Work through the data below and give the number of lines holding "worden", nothing more.

Saved data entries:
+--
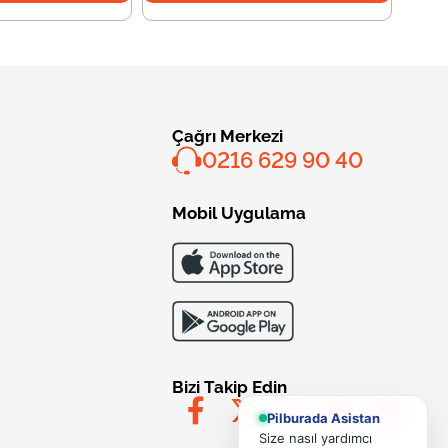
Çağrı Merkezi
0216 629 90 40
Mobil Uygulama
Bizi Takip Edin
Pilburada Asistan
Size nasıl yardımcı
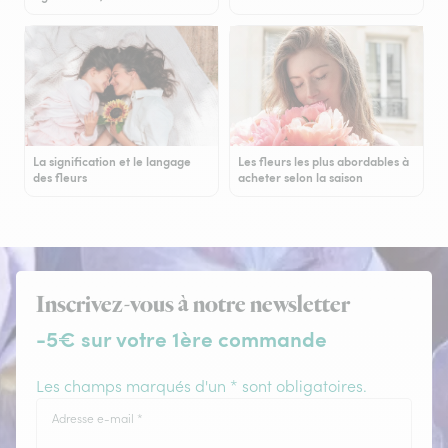
La signification et le langage
Les fleurs les plus abordables à
des fleurs
acheter selon la saison
Inscrivez-vous à notre newsletter
-5€ sur votre 1ère commande
Les champs marqués d'un * sont obligatoires.
Adresse e-mail
*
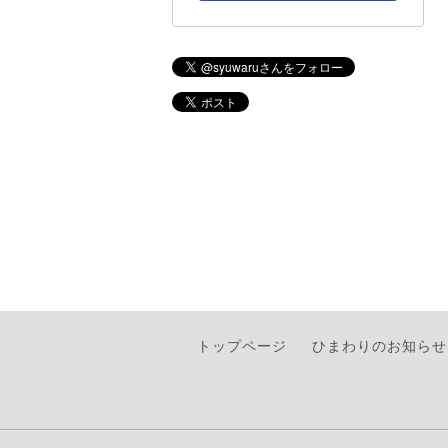
トップページ
ひまわりのお知らせ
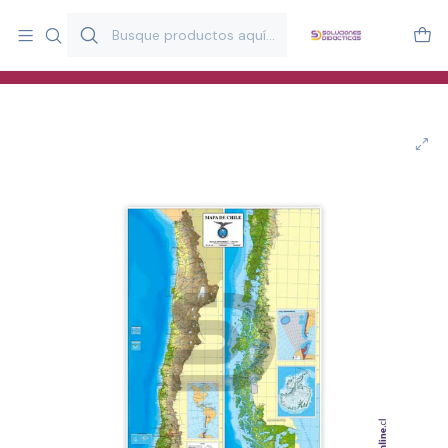
Más de 20 años desarrollando material didáctico para educación
y estimulación infantil en Chile.
Especialistas en recursos educativos para aulas, terapeutas y
familias.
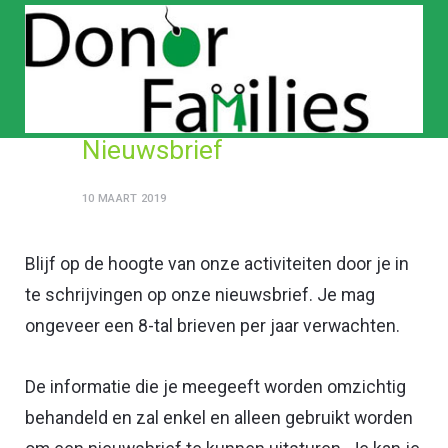
Nieuwsbrief
10 MAART 2019
Blijf op de hoogte van onze activiteiten door je in
te schrijvingen op onze nieuwsbrief. Je mag
ongeveer een 8-tal brieven per jaar verwachten.
De informatie die je meegeeft worden omzichtig
behandeld en zal enkel en alleen gebruikt worden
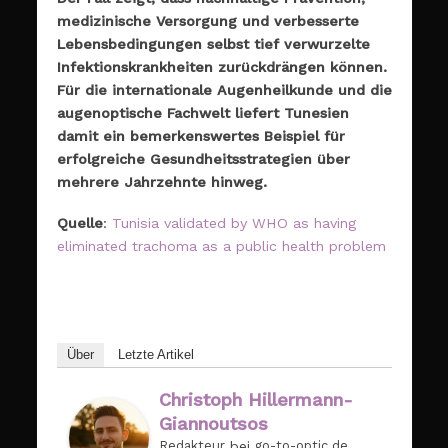
medizinische Versorgung und verbesserte
Lebensbedingungen selbst tief verwurzelte
Infektionskrankheiten zurückdrängen können.
Für die internationale Augenheilkunde und die
augenoptische Fachwelt liefert Tunesien
damit ein bemerkenswertes Beispiel für
erfolgreiche Gesundheitsstrategien über
mehrere Jahrzehnte hinweg.
Quelle
:
Tunisia validated by WHO as having
eliminated trachoma as a public health problem
Über
Letzte Artikel
Christoph Hillermann-
Giannoutsos
Redakteur
bei
go-to-optic.de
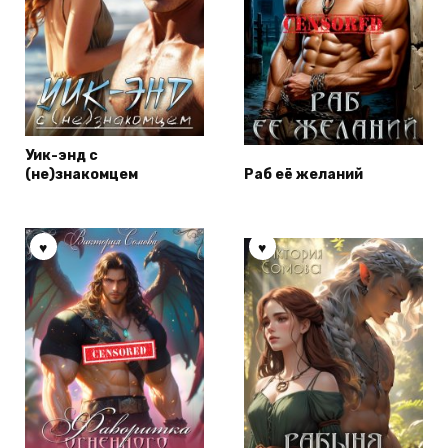
Уик-энд с
(не)знакомцем
Раб её желаний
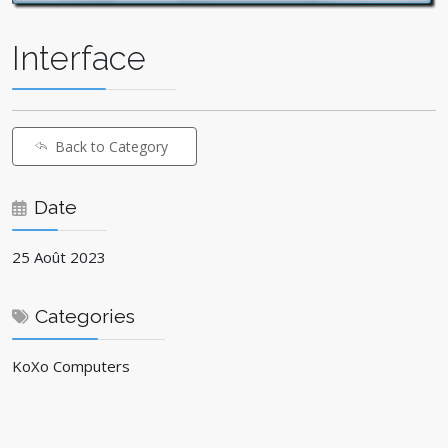
Interface
Back to Category
Date
25 Août 2023
Categories
KoXo Computers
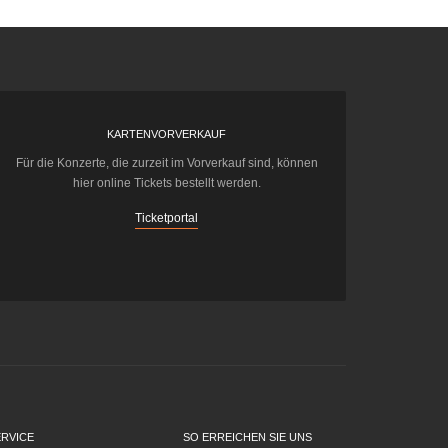
KARTENVORVERKAUF
Für die Konzerte, die zurzeit im Vorverkauf sind, können
hier online Tickets bestellt werden.
Ticketportal
ERVICE
SO ERREICHEN SIE UNS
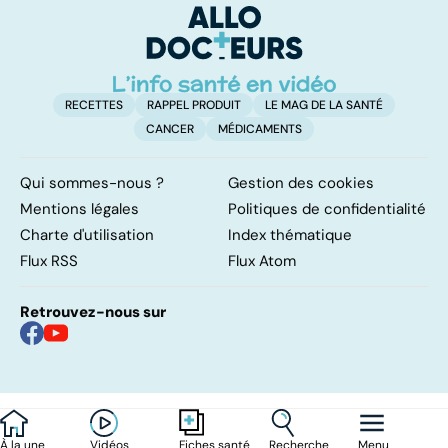
surrénales ?
RECETTES
RAPPEL PRODUIT
LE MAG DE LA SANTÉ
CANCER
MÉDICAMENTS
Qui sommes-nous ?
Gestion des cookies
Mentions légales
Politiques de confidentialité
Charte d'utilisation
Index thématique
Flux RSS
Flux Atom
Retrouvez-nous sur
À la une
Vidéos
Recherche
Menu
Fiches santé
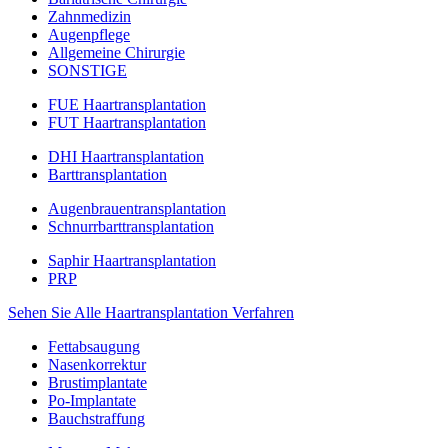
Zahnmedizin
Augenpflege
Allgemeine Chirurgie
SONSTIGE
FUE Haartransplantation
FUT Haartransplantation
DHI Haartransplantation
Barttransplantation
Augenbrauentransplantation
Schnurrbarttransplantation
Saphir Haartransplantation
PRP
Sehen Sie Alle Haartransplantation Verfahren
Fettabsaugung
Nasenkorrektur
Brustimplantate
Po-Implantate
Bauchstraffung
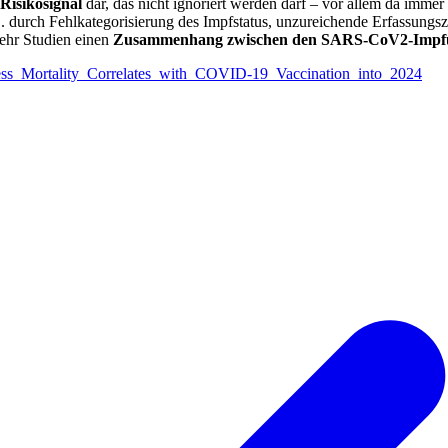
 Risikosignal
dar, das nicht ignoriert werden darf – vor allem da imme
 durch Fehlkategorisierung des Impfstatus, unzureichende Erfassungs
ehr Studien einen
Zusammenhang zwischen den SARS-CoV2-Impfun
cess_Mortality_Correlates_with_COVID-19_Vaccination_into_2024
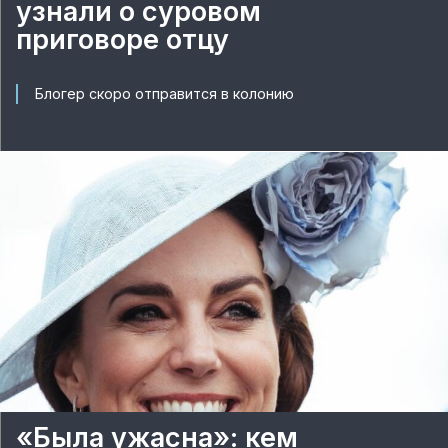
узнали о суровом
приговоре отцу
Блогер скоро отправится в колонию
«Была ужасна»: кем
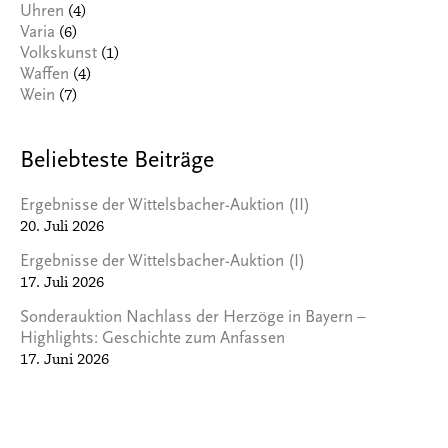
(4)
Uhren
(6)
Varia
(1)
Volkskunst
(4)
Waffen
(7)
Wein
Beliebteste Beiträge
Ergebnisse der Wittelsbacher-Auktion (II)
20. Juli 2026
Ergebnisse der Wittelsbacher-Auktion (I)
17. Juli 2026
Sonderauktion Nachlass der Herzöge in Bayern –
Highlights: Geschichte zum Anfassen
17. Juni 2026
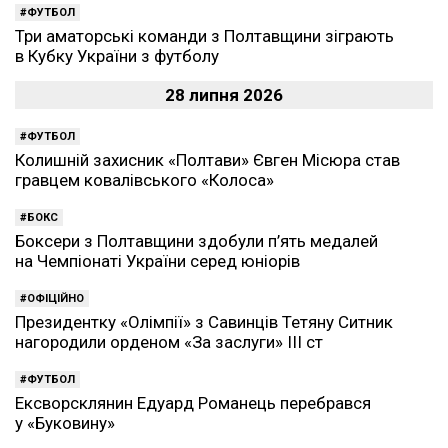
ФУТБОЛ
Три аматорські команди з Полтавщини зіграють
в Кубку України з футболу
28 липня 2026
ФУТБОЛ
Колишній захисник «Полтави» Євген Місюра став
гравцем ковалівського «Колоса»
БОКС
Боксери з Полтавщини здобули п’ять медалей
на Чемпіонаті України серед юніорів
ОФІЦІЙНО
Президентку «Олімпії» з Савинців Тетяну Ситник
нагородили орденом «За заслуги» ІІІ ст
ФУТБОЛ
Ексворсклянин Едуард Романець перебрався
у «Буковину»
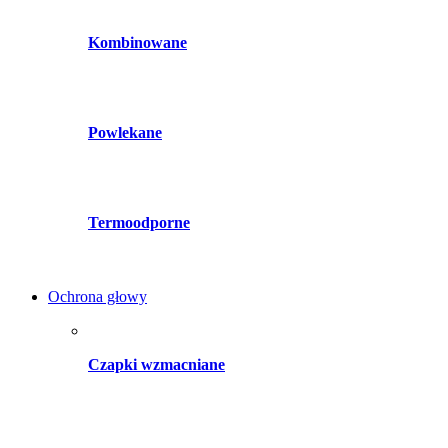
Kombinowane
Powlekane
Termoodporne
Ochrona głowy
Czapki wzmacniane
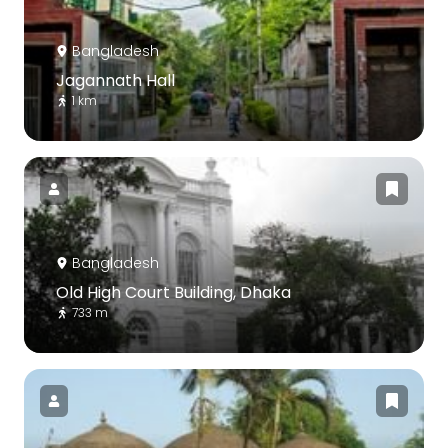
Bangladesh
Jagannath Hall
1 km
Bangladesh
Old High Court Building, Dhaka
733 m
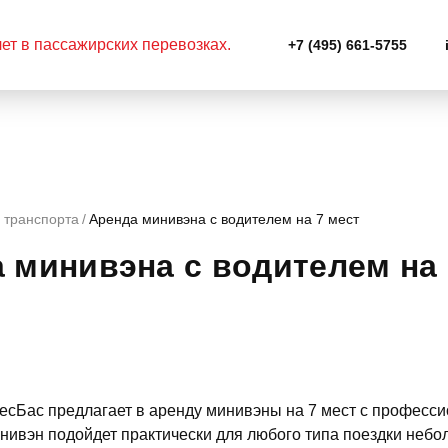
+7 (495) 661-5755
 транспорта
Аренда минивэна с водителем на 7 мест
 минивэна с водителем на 
есБас предлагает в аренду минивэны на 7 мест с професс
ивэн подойдет практически для любого типа поездки небол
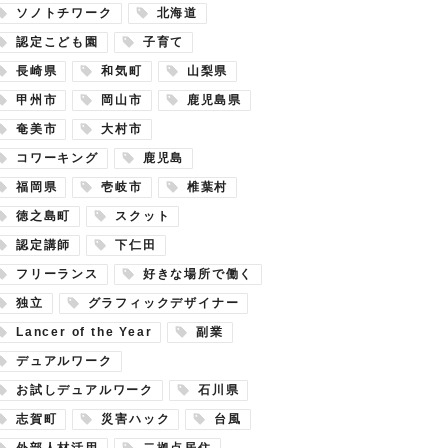
ソノトチワーク
北海道
認定こども園
子育て
長崎県
和気町
山梨県
甲州市
岡山市
鹿児島県
奄美市
大村市
コワーキング
鹿児島
福岡県
壱岐市
椎葉村
徳之島町
スクット
認定講師
下仁田
フリーランス
好きな場所で働く
独立
グラフィックデザイナー
Lancer of the Year
副業
デュアルワーク
お試しデュアルワーク
石川県
志賀町
災害ハック
台風
外部人材活用
二拠点居住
+--
» **EXERCISE OUTPUT**
2